Stored data entries:

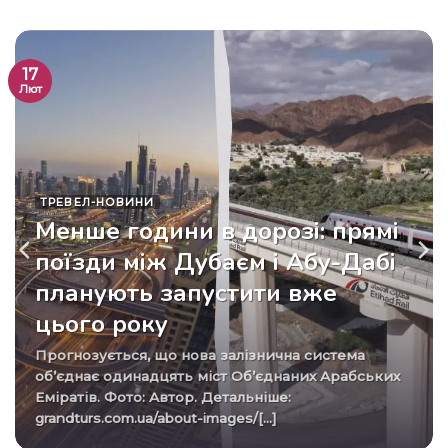
17
Лют
ТРЕВЕЛ-НОВИНИ
Менше години в дорозі: прямі
поїзди між Дубаєм і Абу-Дабі
планують запустити вже
цього року
Прогнозується, що нова залізнична система
об’єднає одинадцять міст Об’єднаних Арабських
Еміратів. Фото: Автор. Детальніше:
grandturs.com.ua/about-images/[...]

Exercise instructions:
The task here is to output the line with "Еміратів. Фото: Автор." and all lines after it to the end of the records above, exactly and only those.

Reply:
Еміратів. Фото: Автор. Детальніше:
grandturs.com.ua/about-images/[...]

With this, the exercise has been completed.